How to check the choke
Faulty Throttle is usually expressed by the humming of the lamp, darkening of the edges of the bulb, overheating, strong flickering during operation. If any of these signs are present, the resistance element should be checked.
Checking includes steps:
- The starter is removed from the light fixture.
- The contacts in the cartridge are short-circuited.
- The bulb is pulled out of the slot, the contacts in the cartridges are short-circuited.
- The multimeter is switched on in the resistance measurement mode.
- The probes are connected to the contacts in the lamp holder. Endless resistance indicates a broken winding, a low value in the area of zero indicates an inter-turn short circuit.
Often the burnout of the choke is accompanied by the smell of burned metal and dark stains on the body of the stabilizer.
How to check the starter
If the light flickers, but does not light up fully, it is necessary to check the starter. The test can only be done by connecting the 60W light bulb and the starter in series to the mains.
How to check capacitor capacity with a tester
A capacitor problem can have a significant impact on the entire system, reducing the efficiency from 90% to 40%. The capacitor is matched to the wattage of the particular lamp. For example, for 40 W, a capacitor with a capacity of 4.5 μF is optimal.
Check the capacitance with a multimeter or a tester.
Checking with a multimeter
A multimeter is a very useful tool for effectively testing lamp components. Set it to the minimum range of a continuity or resistance measurement mode.
If a specific value appears on the multimeter display when you connect the probes to the bulb pins, the lamp is fine. Lack of signals indicates a broken filament. Checking the other nodes is carried out in the same way. It is only necessary to familiarize in advance with the nominal values of resistances on the contacts and test them. Even the smallest deviation can cause a breakdown.
How to turn on a fluorescent lamp without a choke
Fluorescent light bulbs lamps can in some cases be switched in a circuit without a starter and without a choke. And it works even for failed devices, the brightness of which has become much lower than the nominal.

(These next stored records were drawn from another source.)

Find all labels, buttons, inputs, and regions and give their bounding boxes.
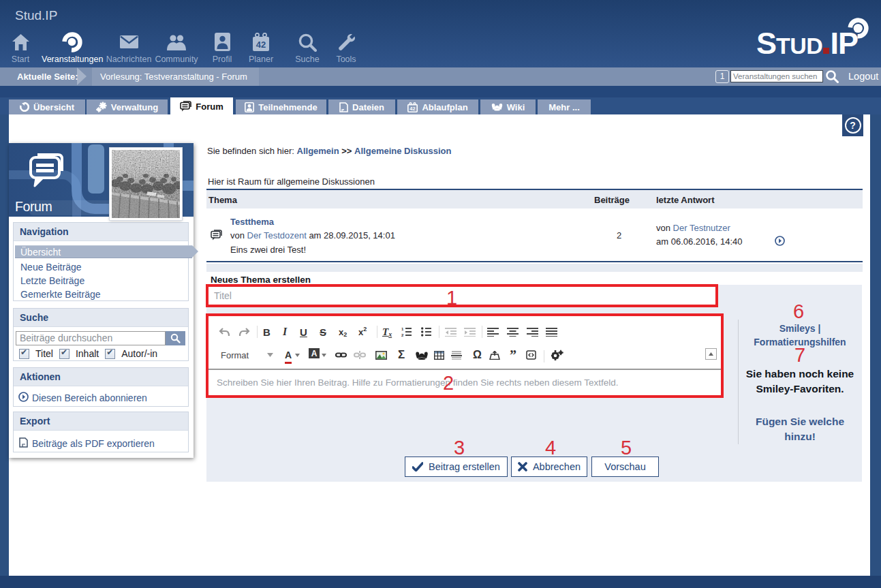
svg-text:42: 42 [256,40,266,50]
svg-text:2: 2 [401,333,404,337]
svg-text:1: 1 [401,327,404,331]
svg-text:42: 42 [410,106,416,112]
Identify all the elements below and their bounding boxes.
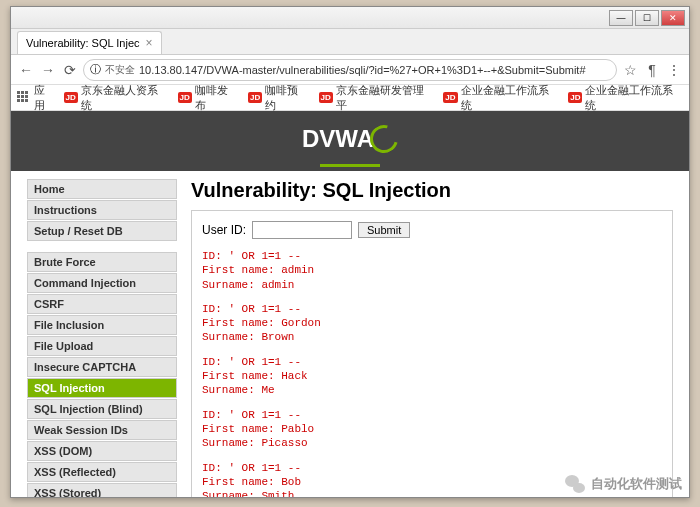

You can increase the brightness by replacing the contacts and turning the lamp in the socket. In this case the power is supplied as a constant voltage from a special source. Usually a double half-period rectifier with the possibility of doubling the voltage is used. All elements in the circuit should preferably be chosen with an operating voltage of about 900 V, since this is the voltage that is formed during startup.
Wiring diagram for blown lamps
Wiring diagram of a burned out bulb is shown in the picture below. The voltage passing through the circuit is rectified by capacitors and its value is increased by a doubling circuit.
Disposal
Fluorescent lamps contain mercury vapor, which is extremely harmful to humans and the environment. Therefore, simply throwing away fluorescent lamps is prohibited, as large quantities of such items in a landfill can cause negative consequences.
The disposal of is provided by special companies, which with the help of special equipment recycle lamps, capture harmful vapors, and use the raw material to create new lighting devices.